▶ _Exercise requirements_: The answer should be every line below, repeated exactly, with the images left out.

Records contained in a dataset

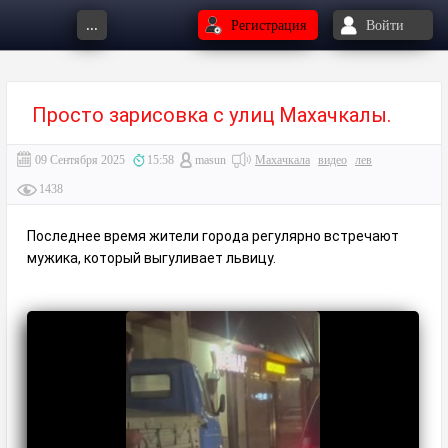
...
Регистрация
Войти
Просто зарисовка с улиц Махачкалы.
09 Сентября 2025
15:58
masun
Махачкала
видео
лев
1438
Последнее время жители города регулярно встречают
мужика, который выгуливает львицу.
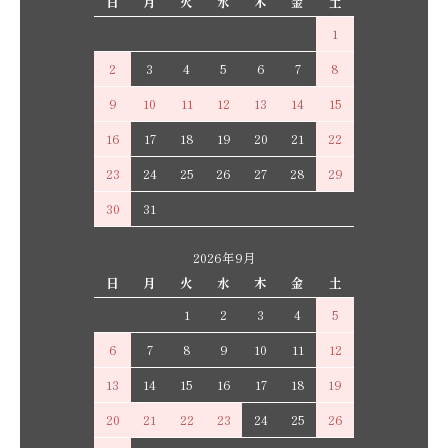
日
月
火
水
木
金
土
1
2
3
4
5
6
7
8
9
10
11
12
13
14
15
16
17
18
19
20
21
22
23
24
25
26
27
28
29
30
31
2026年9月
日
月
火
水
木
金
土
1
2
3
4
5
6
7
8
9
10
11
12
13
14
15
16
17
18
19
20
21
22
23
24
25
26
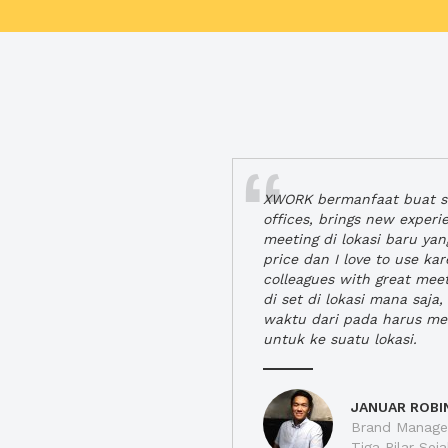
XWORK bermanfaat buat se
offices, brings new exper
meeting di lokasi baru ya
price dan I love to use ka
colleagues with great mee
di set di lokasi mana saj
waktu dari pada harus m
untuk ke suatu lokasi.
JANUAR ROBI
Brand Manager
Tiga Pilar Se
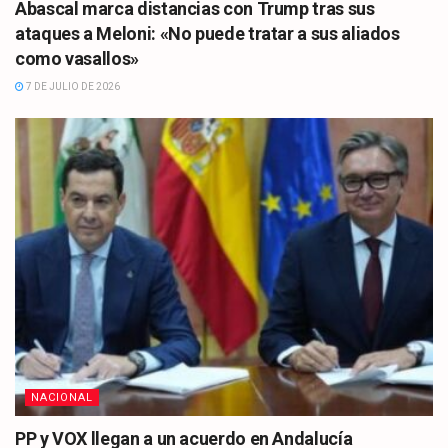
Abascal marca distancias con Trump tras sus
ataques a Meloni: «No puede tratar a sus aliados
como vasallos»
7 DE JULIO DE 2026
NACIONAL
PP y VOX llegan a un acuerdo en Andalucía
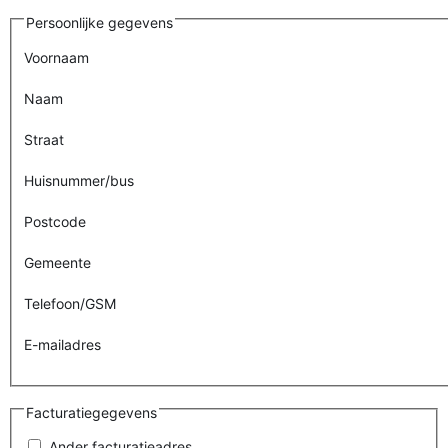
Persoonlijke gegevens
Voornaam
Naam
Straat
Huisnummer/bus
Postcode
Gemeente
Telefoon/GSM
E-mailadres
Facturatiegegevens
Ander facturatieadres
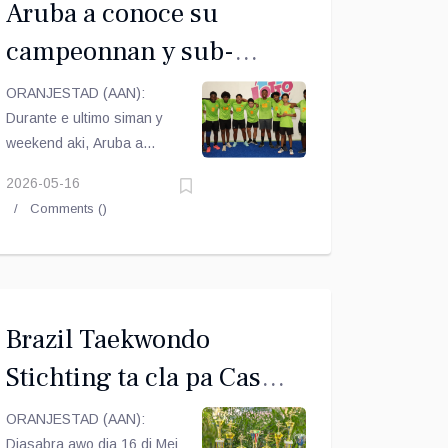
Aruba a conoce su
campeonnan y sub-
campeonnan di volleyball
ORANJESTAD (AAN):
Durante e ultimo siman y
weekend aki, Aruba a
conoce su campeonan y
2026-05-16
sub-campeonan di Volleyball
Comments (
)
pa e Campeonato Nacional
2025-2026 den tur e
divisionnan.
Brazil Taekwondo
Stichting ta cla pa Cas
Bon Cup 2026
ORANJESTAD (AAN):
Diasabra awo dia 16 di Mei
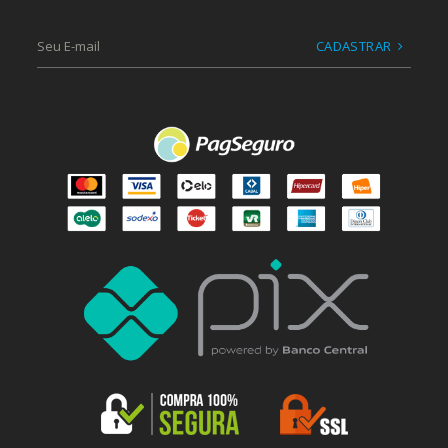
CADASTRAR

▶ _Your response_:
...
Регистрация
Войти
Просто зарисовка с улиц Махачкалы.
09 Сентября 2025
15:58
masun
Махачкала
видео
лев
1438
Последнее время жители города регулярно встречают
мужика, который выгуливает львицу.
日
月
火
水
木
金
土
1
2
3
4
5
6
7
8
9
10
11
12
13
14
15
16
17
18
19
20
21
22
23
24
25
26
27
28
29
30
31
2026年9月
日
月
火
水
木
金
土
1
2
3
4
5
6
7
8
9
10
11
12
13
14
15
16
17
18
19
20
21
22
23
24
25
26
XWORK bermanfaat buat se
offices, brings new exper
meeting di lokasi baru ya
price dan I love to use ka
colleagues with great mee
di set di lokasi mana saj
waktu dari pada harus m
untuk ke suatu lokasi.
JANUAR ROBI
Brand Manager
Tiga Pilar Se
Abascal marca distancias con Trump tras sus
ataques a Meloni: «No puede tratar a sus aliados
como vasallos»
7 DE JULIO DE 2026
NACIONAL
PP y VOX llegan a un acuerdo en Andalucía
Persoonlijke gegevens
Voornaam
Naam
Straat
Huisnummer/bus
Postcode
Gemeente
Telefoon/GSM
E-mailadres
Facturatiegegevens
Ander facturatieadres
Aruba a conoce su
campeonnan y sub-
campeonnan di volleyball
ORANJESTAD (AAN):
Durante e ultimo siman y
weekend aki, Aruba a
conoce su campeonan y
2026-05-16
sub-campeonan di Volleyball
Comments (
)
pa e Campeonato Nacional
2025-2026 den tur e
divisionnan.
Brazil Taekwondo
Stichting ta cla pa Cas
Bon Cup 2026
ORANJESTAD (AAN):
Diasabra awo dia 16 di Mei
CADASTRAR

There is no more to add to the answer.